An exact copy of all the data is required.
━━━ Information shown
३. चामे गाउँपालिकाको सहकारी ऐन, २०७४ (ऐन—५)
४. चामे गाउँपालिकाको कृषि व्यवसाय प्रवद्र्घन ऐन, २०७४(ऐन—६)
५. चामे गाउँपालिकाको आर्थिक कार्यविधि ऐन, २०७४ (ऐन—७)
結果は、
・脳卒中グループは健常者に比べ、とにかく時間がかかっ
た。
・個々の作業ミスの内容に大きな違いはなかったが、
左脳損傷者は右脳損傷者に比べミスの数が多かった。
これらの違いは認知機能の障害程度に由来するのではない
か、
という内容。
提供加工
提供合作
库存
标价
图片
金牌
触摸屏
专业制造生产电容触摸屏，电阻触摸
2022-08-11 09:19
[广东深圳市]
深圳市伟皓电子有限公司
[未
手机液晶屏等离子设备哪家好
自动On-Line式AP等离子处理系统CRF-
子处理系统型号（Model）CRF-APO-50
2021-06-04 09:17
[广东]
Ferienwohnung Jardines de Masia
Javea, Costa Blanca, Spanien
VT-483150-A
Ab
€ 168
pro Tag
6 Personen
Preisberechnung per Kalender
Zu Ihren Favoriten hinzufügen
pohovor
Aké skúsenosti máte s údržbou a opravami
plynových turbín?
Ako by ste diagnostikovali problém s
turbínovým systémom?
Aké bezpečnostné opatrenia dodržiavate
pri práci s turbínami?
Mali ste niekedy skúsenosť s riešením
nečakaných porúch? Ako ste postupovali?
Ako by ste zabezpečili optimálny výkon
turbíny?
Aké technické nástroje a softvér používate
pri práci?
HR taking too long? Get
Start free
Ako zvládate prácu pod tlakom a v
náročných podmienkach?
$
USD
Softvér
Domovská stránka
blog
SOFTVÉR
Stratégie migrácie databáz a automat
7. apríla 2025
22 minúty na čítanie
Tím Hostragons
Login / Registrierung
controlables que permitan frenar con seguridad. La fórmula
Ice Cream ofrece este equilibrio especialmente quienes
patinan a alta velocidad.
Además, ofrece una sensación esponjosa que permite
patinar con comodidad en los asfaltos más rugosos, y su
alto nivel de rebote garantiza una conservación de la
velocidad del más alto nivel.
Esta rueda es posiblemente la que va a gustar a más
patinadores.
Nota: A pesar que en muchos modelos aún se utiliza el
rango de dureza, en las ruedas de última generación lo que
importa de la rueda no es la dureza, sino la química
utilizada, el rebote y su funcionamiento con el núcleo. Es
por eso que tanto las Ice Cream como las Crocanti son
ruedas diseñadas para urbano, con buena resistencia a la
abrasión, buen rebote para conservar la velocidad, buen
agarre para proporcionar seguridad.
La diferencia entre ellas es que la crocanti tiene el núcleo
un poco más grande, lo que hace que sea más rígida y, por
━━━━━━
▶ _Solution_:
३. चामे गाउँपालिकाको सहकारी ऐन, २०७४ (ऐन—५)
४. चामे गाउँपालिकाको कृषि व्यवसाय प्रवद्र्घन ऐन, २०७४(ऐन—६)
५. चामे गाउँपालिकाको आर्थिक कार्यविधि ऐन, २०७४ (ऐन—७)
結果は、
・脳卒中グループは健常者に比べ、とにかく時間がかかっ
た。
・個々の作業ミスの内容に大きな違いはなかったが、
左脳損傷者は右脳損傷者に比べミスの数が多かった。
これらの違いは認知機能の障害程度に由来するのではない
か、
という内容。
提供加工
提供合作
库存
标价
图片
金牌
触摸屏
专业制造生产电容触摸屏，电阻触摸
2022-08-11 09:19
[广东深圳市]
深圳市伟皓电子有限公司
[未
手机液晶屏等离子设备哪家好
自动On-Line式AP等离子处理系统CRF-
子处理系统型号（Model）CRF-APO-50
2021-06-04 09:17
[广东]
Ferienwohnung Jardines de Masia
Javea, Costa Blanca, Spanien
VT-483150-A
Ab
€ 168
pro Tag
6 Personen
Preisberechnung per Kalender
Zu Ihren Favoriten hinzufügen
pohovor
Aké skúsenosti máte s údržbou a opravami
plynových turbín?
Ako by ste diagnostikovali problém s
turbínovým systémom?
Aké bezpečnostné opatrenia dodržiavate
pri práci s turbínami?
Mali ste niekedy skúsenosť s riešením
nečakaných porúch? Ako ste postupovali?
Ako by ste zabezpečili optimálny výkon
turbíny?
Aké technické nástroje a softvér používate
pri práci?
HR taking too long? Get
Start free
Ako zvládate prácu pod tlakom a v
náročných podmienkach?
$
USD
Softvér
Domovská stránka
blog
SOFTVÉR
Stratégie migrácie databáz a automat
7. apríla 2025
22 minúty na čítanie
Tím Hostragons
Login / Registrierung
controlables que permitan frenar con seguridad. La fórmula
Ice Cream ofrece este equilibrio especialmente quienes
patinan a alta velocidad.
Además, ofrece una sensación esponjosa que permite
patinar con comodidad en los asfaltos más rugosos, y su
alto nivel de rebote garantiza una conservación de la
velocidad del más alto nivel.
Esta rueda es posiblemente la que va a gustar a más
patinadores.
Nota: A pesar que en muchos modelos aún se utiliza el
rango de dureza, en las ruedas de última generación lo que
importa de la rueda no es la dureza, sino la química
utilizada, el rebote y su funcionamiento con el núcleo. Es
por eso que tanto las Ice Cream como las Crocanti son
ruedas diseñadas para urbano, con buena resistencia a la
abrasión, buen rebote para conservar la velocidad, buen
agarre para proporcionar seguridad.
La diferencia entre ellas es que la crocanti tiene el núcleo
un poco más grande, lo que hace que sea más rígida y, por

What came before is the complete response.